政府は7月10日、2026年版観光白書を閣議決定した。白書は世界と日本の観光動向を分析するとともに、「働いてよし」の観光産業の実現に向け、宿泊業の人材確保と生産性向上をテーマとして取り上げた。
白書によると、2025年の訪日外国人旅行者数は4268万人(前年比15.8%増)、訪日外国人旅行消費額は9兆4549億円(同16.4%増)といずれも過去最高を更新した。また、日本国内における旅行消費額も37.6兆円(同9.6%増)と過去最高となった。
一方で、宿泊業では人手不足が深刻化している。宿泊施設を対象としたアンケートでは、72.2%が人手不足の状況にあると回答。宿泊業の年間賃金は全産業より低く、年間休日日数も少ない傾向にあるとして、人材確保が大きな課題と指摘した。
また、宿泊業の労働生産性は、従業員1人当たり付加価値額でみると全産業の7割程度にとどまり、教育・研修や設備投資、デジタル化への投資も十分ではないと分析。

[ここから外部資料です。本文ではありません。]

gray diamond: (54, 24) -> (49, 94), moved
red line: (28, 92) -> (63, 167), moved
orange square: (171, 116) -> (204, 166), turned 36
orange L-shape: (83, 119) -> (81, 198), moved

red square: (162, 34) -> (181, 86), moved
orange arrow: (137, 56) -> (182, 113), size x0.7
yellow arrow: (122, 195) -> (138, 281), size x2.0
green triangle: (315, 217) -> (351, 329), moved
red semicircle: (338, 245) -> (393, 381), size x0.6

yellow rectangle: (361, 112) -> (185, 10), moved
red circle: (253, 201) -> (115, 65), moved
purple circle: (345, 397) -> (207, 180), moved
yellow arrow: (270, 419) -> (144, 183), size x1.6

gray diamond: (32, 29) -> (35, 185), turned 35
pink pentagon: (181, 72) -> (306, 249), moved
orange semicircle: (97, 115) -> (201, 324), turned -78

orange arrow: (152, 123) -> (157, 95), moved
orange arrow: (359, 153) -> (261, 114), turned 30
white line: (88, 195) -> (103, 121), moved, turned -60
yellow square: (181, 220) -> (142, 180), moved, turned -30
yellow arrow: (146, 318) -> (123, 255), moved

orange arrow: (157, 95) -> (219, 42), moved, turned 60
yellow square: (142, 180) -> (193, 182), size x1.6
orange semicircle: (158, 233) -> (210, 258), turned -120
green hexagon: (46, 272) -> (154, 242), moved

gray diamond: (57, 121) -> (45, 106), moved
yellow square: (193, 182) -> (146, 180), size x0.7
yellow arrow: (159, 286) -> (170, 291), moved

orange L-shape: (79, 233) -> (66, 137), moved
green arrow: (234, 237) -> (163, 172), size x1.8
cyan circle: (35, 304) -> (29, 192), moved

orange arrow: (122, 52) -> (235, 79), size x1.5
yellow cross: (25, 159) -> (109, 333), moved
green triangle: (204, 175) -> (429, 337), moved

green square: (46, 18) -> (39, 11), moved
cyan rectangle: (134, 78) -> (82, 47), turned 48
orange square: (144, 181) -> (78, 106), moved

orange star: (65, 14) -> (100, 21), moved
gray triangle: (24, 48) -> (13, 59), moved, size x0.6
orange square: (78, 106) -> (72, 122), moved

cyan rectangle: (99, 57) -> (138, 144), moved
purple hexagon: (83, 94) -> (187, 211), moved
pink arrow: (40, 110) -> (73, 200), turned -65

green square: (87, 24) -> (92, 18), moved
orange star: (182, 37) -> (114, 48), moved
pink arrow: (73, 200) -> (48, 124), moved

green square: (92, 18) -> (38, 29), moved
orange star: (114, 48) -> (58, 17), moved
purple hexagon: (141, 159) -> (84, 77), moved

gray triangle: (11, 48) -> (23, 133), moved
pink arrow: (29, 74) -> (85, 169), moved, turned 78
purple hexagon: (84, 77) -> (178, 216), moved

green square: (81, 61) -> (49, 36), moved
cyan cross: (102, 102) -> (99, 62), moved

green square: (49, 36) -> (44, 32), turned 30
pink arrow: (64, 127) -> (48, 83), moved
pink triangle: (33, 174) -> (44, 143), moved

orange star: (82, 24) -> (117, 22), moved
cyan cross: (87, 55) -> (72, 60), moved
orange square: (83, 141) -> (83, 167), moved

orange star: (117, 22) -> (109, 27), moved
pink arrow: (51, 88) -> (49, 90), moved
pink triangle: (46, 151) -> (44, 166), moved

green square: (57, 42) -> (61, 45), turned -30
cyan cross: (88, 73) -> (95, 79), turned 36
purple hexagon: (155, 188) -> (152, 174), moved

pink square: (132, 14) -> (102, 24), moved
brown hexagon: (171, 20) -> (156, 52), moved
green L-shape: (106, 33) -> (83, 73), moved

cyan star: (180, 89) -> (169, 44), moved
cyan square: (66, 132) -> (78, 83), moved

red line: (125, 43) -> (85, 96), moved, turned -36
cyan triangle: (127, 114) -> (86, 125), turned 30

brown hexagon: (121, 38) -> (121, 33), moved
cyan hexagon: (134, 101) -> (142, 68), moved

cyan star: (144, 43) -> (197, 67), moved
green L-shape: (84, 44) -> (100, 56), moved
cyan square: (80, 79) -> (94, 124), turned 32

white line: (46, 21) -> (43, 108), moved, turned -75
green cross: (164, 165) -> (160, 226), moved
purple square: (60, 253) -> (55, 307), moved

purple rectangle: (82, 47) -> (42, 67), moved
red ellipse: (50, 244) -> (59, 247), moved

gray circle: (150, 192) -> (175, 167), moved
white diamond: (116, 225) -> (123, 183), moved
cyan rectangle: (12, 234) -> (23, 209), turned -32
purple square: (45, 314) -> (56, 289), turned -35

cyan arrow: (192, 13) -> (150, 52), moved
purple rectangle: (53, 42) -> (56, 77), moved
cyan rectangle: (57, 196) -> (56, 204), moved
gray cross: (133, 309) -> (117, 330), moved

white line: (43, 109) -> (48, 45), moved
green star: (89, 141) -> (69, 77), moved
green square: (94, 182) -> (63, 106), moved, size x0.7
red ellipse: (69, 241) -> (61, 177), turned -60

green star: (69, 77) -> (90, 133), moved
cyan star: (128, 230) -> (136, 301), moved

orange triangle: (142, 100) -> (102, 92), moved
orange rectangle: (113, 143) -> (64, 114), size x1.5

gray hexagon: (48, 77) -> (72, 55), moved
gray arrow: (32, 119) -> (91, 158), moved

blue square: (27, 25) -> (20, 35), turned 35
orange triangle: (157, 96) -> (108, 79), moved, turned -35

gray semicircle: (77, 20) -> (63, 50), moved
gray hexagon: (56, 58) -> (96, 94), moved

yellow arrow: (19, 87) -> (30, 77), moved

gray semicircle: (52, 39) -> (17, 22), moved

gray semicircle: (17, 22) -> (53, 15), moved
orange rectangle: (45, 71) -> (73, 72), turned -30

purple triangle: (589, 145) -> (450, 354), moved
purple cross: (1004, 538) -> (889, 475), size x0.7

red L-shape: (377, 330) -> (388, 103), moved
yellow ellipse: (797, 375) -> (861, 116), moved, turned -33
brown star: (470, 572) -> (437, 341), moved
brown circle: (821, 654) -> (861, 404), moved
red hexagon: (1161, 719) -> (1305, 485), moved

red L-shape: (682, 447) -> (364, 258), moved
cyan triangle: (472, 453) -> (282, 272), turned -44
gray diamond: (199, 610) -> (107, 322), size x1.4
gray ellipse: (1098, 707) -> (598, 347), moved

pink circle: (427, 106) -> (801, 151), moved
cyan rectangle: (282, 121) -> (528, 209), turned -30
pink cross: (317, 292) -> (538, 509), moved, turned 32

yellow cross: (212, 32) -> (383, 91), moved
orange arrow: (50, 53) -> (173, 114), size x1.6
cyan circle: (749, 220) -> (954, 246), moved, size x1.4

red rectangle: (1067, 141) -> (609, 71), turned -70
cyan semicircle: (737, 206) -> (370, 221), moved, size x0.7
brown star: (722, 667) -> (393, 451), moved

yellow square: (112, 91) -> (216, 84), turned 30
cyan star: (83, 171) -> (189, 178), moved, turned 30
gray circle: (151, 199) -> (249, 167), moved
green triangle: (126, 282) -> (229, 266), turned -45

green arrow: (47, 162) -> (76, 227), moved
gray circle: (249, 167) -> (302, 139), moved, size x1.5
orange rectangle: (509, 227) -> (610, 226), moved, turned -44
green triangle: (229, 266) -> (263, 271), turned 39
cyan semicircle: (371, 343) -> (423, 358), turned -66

生産性向上と人材育成を一体的に進める必要性を示した。
白書では、人手不足により既存従業員の負担増やサービス縮小、事業拡大の断念に至る施設も少なくないと指摘。今後はDXや生成AIの活用、高付加価値化、従業員のスキル向上などを通じて、「働いてよし」の観光産業の実現を目指すとしている。
2026年度の観光施策では、訪日客の増加に伴うオーバーツーリズムへの対応や地方誘客の推進を目的に、7月1日から国際観光旅客税(出国税)を1人1000円から3000円へ引き上げた。税収を活用し、観光地の受入環境整備や出入国の円滑化、地域の文化・自然を生かした観光コンテンツ造成、訪日プロモーションなどを進める。